Pour amener WebLogic vers le cloud, une grande partie du travail a résidé dans l'intégration du logiciel avec d'autres solutions d'Oracle. Le serveur d'applications a été modifié pour fonctionner avec Virtual Assembly Builder. Ce dernier permet, dans des environnements virtualisés avec Oracle VM, d'assembler dans un même container des applications multiniveaux (multitiers). Typiquement, les composants d'une application Java d'entreprise, incluant un serveur web, le logiciel de gestion du trafic, le serveur d'application et une couche de gestion des messages, sont souvent répartis entre plusieurs serveurs. Virtual Assembly Builder les réunit dans une bulle virtuelle qui peut alors être déplacée de serveur en serveur et gérée comme une identité unique.

« Lorsqu'elles préparent leur environnement pour le cloud, les entreprises se retrouvent face à une prolifération de machines virtuelles. Virtual Assembly Builder sert à en réduire le nombre, tandis que Traffic Director permet aux entreprises d'ajuster le trafic réseau au sein de leur infrastructure », explique Mike Lehmann.

Intégré avec Apache Maven

La version 12c du serveur d'application a également été revue pour fonctionner plus efficacement avec RAC (Real Application Clusters), la solution d'Oracle permettant à une base de données de fonctionner au sein d'un cluster de serveurs. WebLogic peut sélectionner le serveur qui lui paraît le mieux approprié à un moment donné, ce qui peut conduire à tripler ses performances, indique Mike Lehmann. Les autres serveurs d'applications vont interroger la base de données pour intervenir sur de nouveaux événements, tandis qu'avec WebLogic, Oracle met en place un système de messages qui peut alerter le serveur d'applications immédiatement quand une nouvelle information a été intégrée dans la base.

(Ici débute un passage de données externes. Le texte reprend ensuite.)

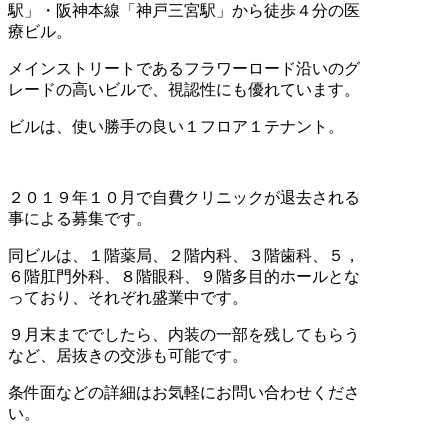
駅」・阪神本線「神戸三宮駅」から徒歩４分の医
療ビル。
メインストリートであるフラワーロード沿いのグ
レードの高いビルで、視認性にも優れています。
ビルは、使い勝手の良い１フロア１テナント。
２０１９年１０月で自費クリニックが退去される
事による募集です。
同ビルは、１階薬局、２階内科、３階歯科、５，
６階肛門外科、８階眼科、９階多目的ホールとな
っており、それぞれ盛業中です。
９月末まででしたら、内装の一部を残してもらう
など、居抜きの交渉も可能です。
条件面などの詳細はお気軽にお問い合わせくださ
い。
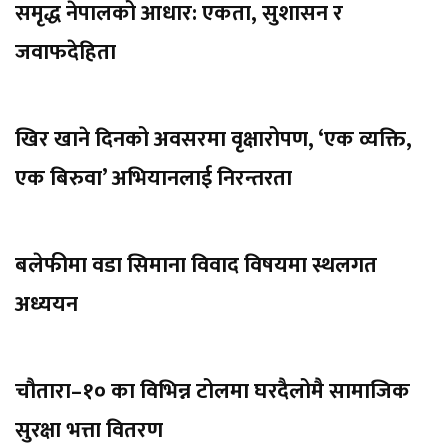
समृद्ध नेपालको आधार: एकता, सुशासन र
जवाफदेहिता
खिर खाने दिनको अवसरमा वृक्षारोपण, ‘एक व्यक्ति,
एक बिरुवा’ अभियानलाई निरन्तरता
बलेफीमा वडा सिमाना विवाद विषयमा स्थलगत
अध्ययन
चौतारा–१० का विभिन्न टोलमा घरदैलोमै सामाजिक
सुरक्षा भत्ता वितरण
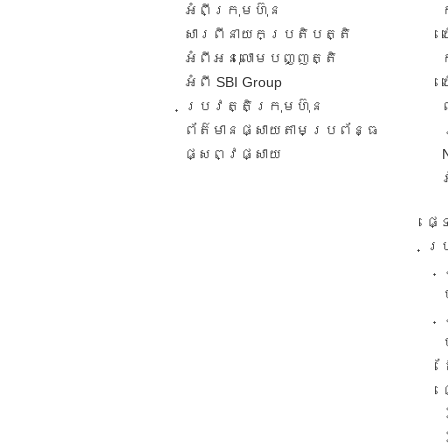
អំពីក្រុមហ៊ុន
សារពី​នាយកប្រតិបត្តិ​
អំពីអនុលោមបញ្ញត្តិ
អំពី SBI Group
ប្រវត្តិក្រុមហ៊ុន​
ព័ត៌មានផ្សាយតាមប្រព័ន្ធ
ផ្សព្វផ្សាយ​
ផ្
ប្រ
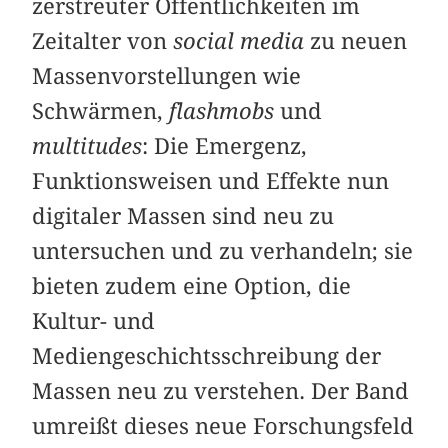
zerstreuter Öffentlichkeiten im
Zeitalter von
social media
zu neuen
Massen­vor­stellungen wie
Schwärmen,
flashmobs
und
multitudes
: Die Emergenz,
Funktionsweisen und Effekte nun
digitaler Massen sind neu zu
untersuchen und zu verhandeln; sie
bieten zudem eine Option, die
Kultur- und
Mediengeschichtsschreibung der
Massen neu zu verstehen. Der Band
umreißt dieses neue Forschungsfeld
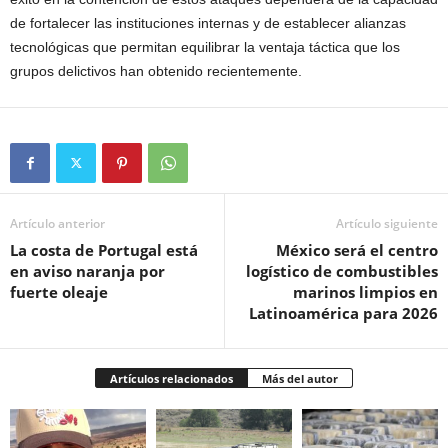
de fortalecer las instituciones internas y de establecer alianzas
tecnológicas que permitan equilibrar la ventaja táctica que los
grupos delictivos han obtenido recientemente.
Artículo anterior
Artículo siguiente
La costa de Portugal está
México será el centro
en aviso naranja por
logístico de combustibles
fuerte oleaje
marinos limpios en
Latinoamérica para 2026
Artículos relacionados
Más del autor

A la demande des utilisateurs, l'éditeur de Redwood a par ailleurs intégré son serveur d'applications avec Apache Maven, qui aide les développeurs à gérer les dépendances au sein de leurs applications, ainsi que les bibliothèques et les classes nécessaires à leur fonctionnement. « Cela facilite l'intégration de WebLogic dans leur environnement de build standard ».

WebLogic 12c est disponible. Son prix ne change pas, a précisé Oracle. Il est fixé à 45 000 dollars par processeur (auxquels s'ajoutent 9 900 dollars pour le support annuel).